Accepted for publication 31 July 2006. Published 20 October 2006.


Effect of Row Covers on Suppression of Bacterial Wilt of Muskmelon in Iowa


Daren S. Mueller, Mark L. Gleason, Adam J. Sisson, and Jon M. Massman, Department of Plant Pathology, Iowa State University, Ames 50011


Corresponding author: Daren S. Mueller. dsmuelle@iastate.edu


Mueller, D. S., Gleason, M. L., Sisson, A. J., and Massman, J. M. 2006. Effect of row covers on suppression of bacterial wilt of muskmelon in Iowa. Online. Plant Health Progress doi:10.1094/PHP-2006-1020-02-RS.


Abstract

Spun polyester row covers, alone and in combination with insecticides, were evaluated for management of bacterial wilt of muskmelon at three locations in Iowa during 2003 and 2004. Following removal of row covers at bloom, more spotted cucumber beetles were counted in the plots with row covers than in the non-covered plots. Row covers delayed the onset of bacterial wilt symptoms and reduced bacterial wilt incidence. In both years, row covers increased both number and yield of marketable melons. There were no significant differences in beetle counts or melon yield among insecticide treatments in 2003. In 2004, however, each of the insecticide treatments had more marketable melons than the non-treated control. Row covers may enable cucurbit growers to reduce reliance on insecticides for managing bacterial wilt.


Introduction

Bacterial wilt is among the most damaging diseases of cucurbit crops (Fig. 1) and can cause losses up to 70% (13). The pathogen, Erwinia tracheiphila, is vectored by two species of cucumber beetles, the striped cucumber beetle (Acalymma vittatum) and the spotted cucumber beetle (Diabrotica undecimpunctate howardi) (9). The bacteria enter the vascular system and block water movement, causing plants to wilt and die.


 

Fig. 1. Muskmelon plant exhibiting symptoms of bacterial wilt.

 

Currently, bacterial wilt management depends on insecticide applications to control cucumber beetles. Cucurbit management guides recommend frequent insecticide applications, beginning when beetle emergence is first detected and continuing throughout the season (4). This intensive spray regimen can pose serious risk to applicators and to non-target organisms.

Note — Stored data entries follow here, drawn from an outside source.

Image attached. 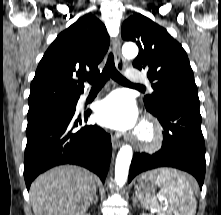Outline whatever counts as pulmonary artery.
<instances>
[{
    "label": "pulmonary artery",
    "mask_w": 221,
    "mask_h": 215,
    "mask_svg": "<svg viewBox=\"0 0 221 215\" xmlns=\"http://www.w3.org/2000/svg\"><path fill=\"white\" fill-rule=\"evenodd\" d=\"M127 77L133 83H147L146 78L141 73L136 71L135 69L128 70ZM87 97H88V93H84L80 97V102L81 103L84 102Z\"/></svg>",
    "instance_id": "obj_1"
}]
</instances>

One management strategy to reduce reliance on insecticide sprays against cucumber beetles may be plastic or semi-permeable cloth row covers. Row covers are placed over the crop row and the edges are secured with soil (Fig. 2). While it is in place, the material provides a barrier to most insect pests not already present on plants or in the soil. Row covers have led to earlier harvest and increased yields through the exclusion of harmful insects (1), reduction of other insect-vectored diseases (2,12,14), and increased early-season soil temperatures (3,11). Row covers can reduce pesticide applications, which can save money and decrease environmental damage.


 

Fig. 2. Spun polyester row covers protecting young muskmelon plants.

 

No previous reports have focused on the impact of row covers on the population of cucumber beetles in a field, and on suppression of bacterial wilt on muskmelon. The objective of this study was to determine the effect of row covers in combination with insecticides on bacterial wilt incidence in muskmelon.

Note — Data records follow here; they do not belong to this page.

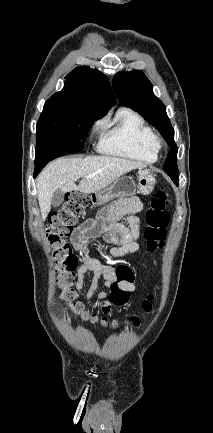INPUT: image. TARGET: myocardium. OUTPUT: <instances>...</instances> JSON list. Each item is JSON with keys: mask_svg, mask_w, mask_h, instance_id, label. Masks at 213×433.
<instances>
[{"mask_svg": "<svg viewBox=\"0 0 213 433\" xmlns=\"http://www.w3.org/2000/svg\"><path fill=\"white\" fill-rule=\"evenodd\" d=\"M158 145H159V147L161 146V143H160V141L158 140Z\"/></svg>", "mask_w": 213, "mask_h": 433, "instance_id": "myocardium-1", "label": "myocardium"}]
</instances>
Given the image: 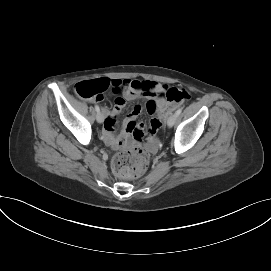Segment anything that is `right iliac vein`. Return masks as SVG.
I'll use <instances>...</instances> for the list:
<instances>
[{"instance_id":"63e3f726","label":"right iliac vein","mask_w":271,"mask_h":271,"mask_svg":"<svg viewBox=\"0 0 271 271\" xmlns=\"http://www.w3.org/2000/svg\"><path fill=\"white\" fill-rule=\"evenodd\" d=\"M96 120L98 123H102L104 121V113L103 112H98L96 115Z\"/></svg>"}]
</instances>
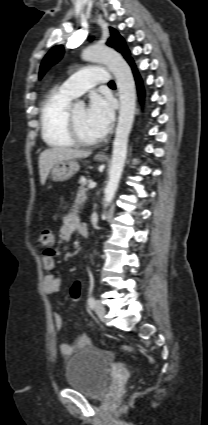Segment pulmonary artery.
I'll use <instances>...</instances> for the list:
<instances>
[{"label":"pulmonary artery","instance_id":"obj_1","mask_svg":"<svg viewBox=\"0 0 208 425\" xmlns=\"http://www.w3.org/2000/svg\"><path fill=\"white\" fill-rule=\"evenodd\" d=\"M109 83V74L105 68L86 67L68 78L61 86V89L73 98L85 93L97 84Z\"/></svg>","mask_w":208,"mask_h":425}]
</instances>
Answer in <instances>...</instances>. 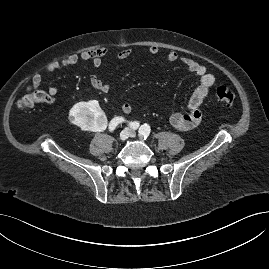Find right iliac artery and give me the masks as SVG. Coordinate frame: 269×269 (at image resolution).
I'll return each mask as SVG.
<instances>
[{"mask_svg": "<svg viewBox=\"0 0 269 269\" xmlns=\"http://www.w3.org/2000/svg\"><path fill=\"white\" fill-rule=\"evenodd\" d=\"M119 120H124V119H122V118H115V119H113V120L111 121V123L109 124V130H110V131H113V130L116 128V126H117L118 123L120 122ZM129 126H130V128L136 130V129L139 128V122H137V121L130 122V123H129Z\"/></svg>", "mask_w": 269, "mask_h": 269, "instance_id": "82829eb1", "label": "right iliac artery"}]
</instances>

Field Setup and Plot Maintenance

Muskmelon seeds (cv. Athena) were planted in the greenhouse approximately one month prior to transplanting in the field (Table 1). Three days prior to transplanting, seedlings were placed outdoors under shade to acclimate them. Plots were established at Iowa State University research farms near Armstrong (southwestern Iowa), Gilbert (central Iowa), and Muscatine (eastern Iowa) in 2003 and 2004 (Table 1). The experiment was set up in a split-plot, randomized complete block design with four replications. The main plot treatment was row cover; one field at each location received row covers, whereas the other field did not. Fields at each farm were separated by a minimum of 1000 ft in order to minimize the impact of each field on beetle populations in the other field. Four insecticide treatments were subplots and were randomized within four blocks (replications) of each field. Each subplot consisted of three rows spaced 8 ft apart. Eight to 10 muskmelons were transplanted 2 ft apart in each row. Within rows, 10-ft-long gaps separated subplots. All rows were covered in black plastic mulch prior to transplanting.


Table 1. Dates for transplanting, removing row covers, and the initiation of harvest for three locations in Iowa.

Year Location Transplanting
date
Removed
row cover
First harvest
2003 Armstrong 19 May 16 June   7 August
Gilbert 20 May 16 June   7 August
Muscatine 21 May 17 June 29 July     
2004 Armstrong   3 June 2 July 13 August
Gilbert   1 June 1 July 12 August
Muscatine 21 May 14 June 27 July     

Fields at Gilbert and Muscatine received overhead irrigation and fields at Armstrong were drip irrigated. Practices for management of fertility, weeds, and fungal diseases followed Iowa State University Extension recommendations.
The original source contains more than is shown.